BREAKING NEWS: Apple is a fairly successful company. Recently, Cupertino got tired of all that success with phones, pads, computers and watches…so it got into music streaming.
iTunes doesn’t quite scream “global domination,” so, Apple Music became a thing. The problem? People get to Apple Music the same way they get to its competitors (e.g., Spotify, Pandora, Grooveshark): through the App Store.
That small conflict has the Federal Trade Commission interested and ready to pounce. In fact, Sen. Al Franken (D-MN) is asking the Justice Department to further investigate whether the company is engaging in anticompetitive behavior.

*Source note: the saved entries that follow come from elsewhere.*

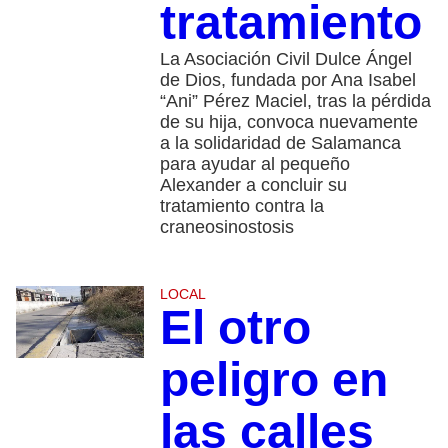
tratamiento
La Asociación Civil Dulce Ángel
de Dios, fundada por Ana Isabel
“Ani” Pérez Maciel, tras la pérdida
de su hija, convoca nuevamente
a la solidaridad de Salamanca
para ayudar al pequeño
Alexander a concluir su
tratamiento contra la
craneosinostosis
LOCAL
El otro
peligro en
las calles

This all started back in May, but the talks have really picked up steam following the company’s most recent earnings report announcement. That’s what leads to Apple’s latest round of bad PR: just the tax, ma’am. The Daily Dot points this out:
Apple runs the iTunes App Store, which sells all the games and utilities and social apps that litter your iPhone or iPad home screen, but it doesn’t host the sale of those apps for free.
Apple’s cut is 30 percent of every transaction that takes place on its own marketplace—this is in line with most digital shops, and isn’t anything out of the ordinary—and since streaming services such as Spotify can only be downloaded to an iOS device via the App Store, they also fall under that umbrella.
Spotify and its kin are free to download, and Apple can’t take a cut of nothing, so those downloads aren’t the issue. However, when a customer using the Spotify app wants to subscribe to Spotify’s premium service, that transaction takes place via an in-app purchase which goes through the App Store and is then subject to Apple’s 30 percent fee.
This is not a company in need of recuperating lost costs, so when a 30 percent Apple Tax keeps coming around to haunt the competition, Congress gets a little concerned. So do the customers.